What are the most important points when overlaying CG images with real-space images?
- Aratani
- Well, the most important, yet difficult, point is the alignment of the real-space images and the CG overlays. For example, let's say we want to show a CG of a vase sitting on top of a real table. It won't look realistic if the vase is floating in the air or embedded in the table. What we need to do is to accurately align the position of the real space and the virtual object. Alignment has been a vital proposition of Canon's MR technology for many years, with research and development being continued even now.
How is alignment achieved?

- Aratani
- Alignment is achieved through determining the position and orientation of the video cameras mounted on the HMD in order to capture images from the user's point of view, with the CG images superimposed over the actual object. This position and orientation are then computer generated as the position and orientation of the virtual cameras, allowing for the alignment of the real-space images with the CG images.
We can divide alignment technology into two main parts: the vision system and the sensor system. The vision system makes use of the cameras mounted on the HMD. We use registration markers specially developed by Canon, which are placed on the real object in advance in order to measure the three-dimensional position. Then, when we align the real object with the CG images to create an MR experience, the markers are detected from the images that appear in the camera. We can then calculate the current position and orientation of the camera relative to the three-dimensional position determined earlier.

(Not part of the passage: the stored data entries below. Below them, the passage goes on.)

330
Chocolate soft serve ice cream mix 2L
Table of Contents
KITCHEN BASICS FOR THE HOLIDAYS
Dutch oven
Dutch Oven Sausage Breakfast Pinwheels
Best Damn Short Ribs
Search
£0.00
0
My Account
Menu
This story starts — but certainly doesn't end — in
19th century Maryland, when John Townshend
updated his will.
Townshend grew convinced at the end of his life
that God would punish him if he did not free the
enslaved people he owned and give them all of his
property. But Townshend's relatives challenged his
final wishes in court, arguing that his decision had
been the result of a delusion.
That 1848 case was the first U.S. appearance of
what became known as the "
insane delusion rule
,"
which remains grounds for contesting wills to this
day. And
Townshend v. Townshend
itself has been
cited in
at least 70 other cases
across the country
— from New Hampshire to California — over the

So, you need real-space measurement data and reference points, right? In that case, couldn't you use something like a pattern on the floor or a picture on the wall?
- Aratani
- In principle, that would be possible. From the standpoint of appearance and providing a natural experience, the use of patterns and pictures offer many advantages. But, because detection accuracy is not as good as when using markers, it's difficult to make use of them in an actual situation.
I see. What about the sensor system?
- Aratani
- There are many different sensors, such as gyro-sensors, infrared position and orientation sensors, and magnetic-type position sensors. Taking magnetic sensors as an example, however, they are vulnerable to the effects of magnetic fields around them, so depending on where they are used, their accuracy may not be very good. Therefore, we use a hybrid vision and sensor system, which uses markers photographed by the cameras to correct for errors in the sensor measurements, providing highly accurate position matching.

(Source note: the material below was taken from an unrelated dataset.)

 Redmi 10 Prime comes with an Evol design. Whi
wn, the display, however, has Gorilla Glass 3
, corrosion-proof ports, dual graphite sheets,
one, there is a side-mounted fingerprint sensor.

OK, so we now understand the position matching, but the user's position and orientation are always changing, right? How do you deal with that?
- Aratani
- The cameras mounted on the HMD shoot at 30 frames per second. The markers are detected from the image in each frame and matched with the sensor measurements to determine the camera's position, allowing for any changes in the user's movements. In actuality, there is a delay of about two to three-thirtieths of a second in the image display, but this delay is not enough to affect the experience.
- Matsui
- This delay also includes the time required for CG rendering.
What kinds of things have you done to improve the rendering speed?
- Matsui
- In addition to software technology, there are many methods to achieve high-speed rendering. One particularly effective way is to enter the CG data into the graphics board memory. Improvements have been made in the way data is written to the board and the way the rendering commands are written. But despite this, just like computer-aided design (CAD), many problems can occur when dealing with a huge amount of original CG data, often running in the tens and hundreds of millions of polygons (the basic element of CG rendering).
In terms of securing the position matching and rendering speed, does the length of cable connecting the HMD to the PC have any effect?

- Nakanishi
- Yes, it has a major effect. The cables we use are about 8 mm thick. In order to display the left and right images and to transmit the camera images, a total of four channels, the limit of this technology is about 10 m in length. Any longer than this and the transmission speed would be so slow we wouldn't be able to use it. But, if the cable is too thick, the HMD is going to feel very heavy and awkward for the user. One solution we're thinking of is to compress the data and transmit them wirelessly, but we're still working on this.